• EXTRACTED RECORDS:
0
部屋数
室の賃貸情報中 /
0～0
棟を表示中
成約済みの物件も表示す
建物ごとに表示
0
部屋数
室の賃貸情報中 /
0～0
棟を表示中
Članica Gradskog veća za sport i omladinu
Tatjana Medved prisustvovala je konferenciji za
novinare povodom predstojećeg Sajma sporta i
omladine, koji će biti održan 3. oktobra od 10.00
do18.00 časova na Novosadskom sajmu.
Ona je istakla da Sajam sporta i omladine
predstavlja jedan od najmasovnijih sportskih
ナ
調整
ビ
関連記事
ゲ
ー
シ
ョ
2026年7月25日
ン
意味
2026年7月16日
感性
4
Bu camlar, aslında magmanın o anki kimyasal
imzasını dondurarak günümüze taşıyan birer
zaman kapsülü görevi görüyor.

---

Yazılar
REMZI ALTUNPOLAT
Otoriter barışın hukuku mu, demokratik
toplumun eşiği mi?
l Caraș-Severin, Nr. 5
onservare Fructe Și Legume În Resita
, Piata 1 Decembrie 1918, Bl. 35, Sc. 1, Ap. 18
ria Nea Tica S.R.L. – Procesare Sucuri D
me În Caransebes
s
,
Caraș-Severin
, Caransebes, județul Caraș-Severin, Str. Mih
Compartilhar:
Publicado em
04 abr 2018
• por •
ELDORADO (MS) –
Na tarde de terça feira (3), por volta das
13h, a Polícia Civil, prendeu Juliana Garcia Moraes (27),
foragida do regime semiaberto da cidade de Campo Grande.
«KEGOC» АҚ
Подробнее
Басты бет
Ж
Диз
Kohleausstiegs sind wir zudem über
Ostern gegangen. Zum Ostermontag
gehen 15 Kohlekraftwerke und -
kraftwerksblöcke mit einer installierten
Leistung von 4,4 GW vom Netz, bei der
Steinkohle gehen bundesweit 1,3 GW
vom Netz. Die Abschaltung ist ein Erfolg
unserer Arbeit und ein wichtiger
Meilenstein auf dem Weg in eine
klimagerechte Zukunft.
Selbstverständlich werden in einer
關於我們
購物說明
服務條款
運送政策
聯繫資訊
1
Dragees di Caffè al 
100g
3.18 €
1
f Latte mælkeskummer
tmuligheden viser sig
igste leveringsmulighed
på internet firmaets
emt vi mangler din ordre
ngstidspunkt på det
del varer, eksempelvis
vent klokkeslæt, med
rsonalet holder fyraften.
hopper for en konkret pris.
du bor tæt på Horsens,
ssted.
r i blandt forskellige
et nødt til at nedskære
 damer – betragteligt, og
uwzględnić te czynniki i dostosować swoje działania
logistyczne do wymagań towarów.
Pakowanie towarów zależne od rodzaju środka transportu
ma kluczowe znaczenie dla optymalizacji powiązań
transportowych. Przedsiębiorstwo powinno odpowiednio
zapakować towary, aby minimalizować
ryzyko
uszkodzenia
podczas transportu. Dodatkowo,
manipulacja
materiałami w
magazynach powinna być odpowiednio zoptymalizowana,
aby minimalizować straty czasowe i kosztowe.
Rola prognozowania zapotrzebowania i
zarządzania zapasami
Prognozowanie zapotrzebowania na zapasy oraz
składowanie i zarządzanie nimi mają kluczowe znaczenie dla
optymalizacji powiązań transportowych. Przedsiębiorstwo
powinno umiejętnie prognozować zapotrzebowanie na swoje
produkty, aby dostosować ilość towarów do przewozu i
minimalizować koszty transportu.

• PROMPT: In the records above, the line with "tmuligheden viser sig" marks the start and the line with "optymalizacji powiązań transportowych." marks the end; copy that stretch exactly, both lines included, and nothing else.

• TASK ANSWER:
tmuligheden viser sig
igste leveringsmulighed
på internet firmaets
emt vi mangler din ordre
ngstidspunkt på det
del varer, eksempelvis
vent klokkeslæt, med
rsonalet holder fyraften.
hopper for en konkret pris.
du bor tæt på Horsens,
ssted.
r i blandt forskellige
et nødt til at nedskære
 damer – betragteligt, og
uwzględnić te czynniki i dostosować swoje działania
logistyczne do wymagań towarów.
Pakowanie towarów zależne od rodzaju środka transportu
ma kluczowe znaczenie dla optymalizacji powiązań
transportowych. Przedsiębiorstwo powinno odpowiednio
zapakować towary, aby minimalizować
ryzyko
uszkodzenia
podczas transportu. Dodatkowo,
manipulacja
materiałami w
magazynach powinna być odpowiednio zoptymalizowana,
aby minimalizować straty czasowe i kosztowe.
Rola prognozowania zapotrzebowania i
zarządzania zapasami
Prognozowanie zapotrzebowania na zapasy oraz
składowanie i zarządzanie nimi mają kluczowe znaczenie dla
optymalizacji powiązań transportowych. Przedsiębiorstwo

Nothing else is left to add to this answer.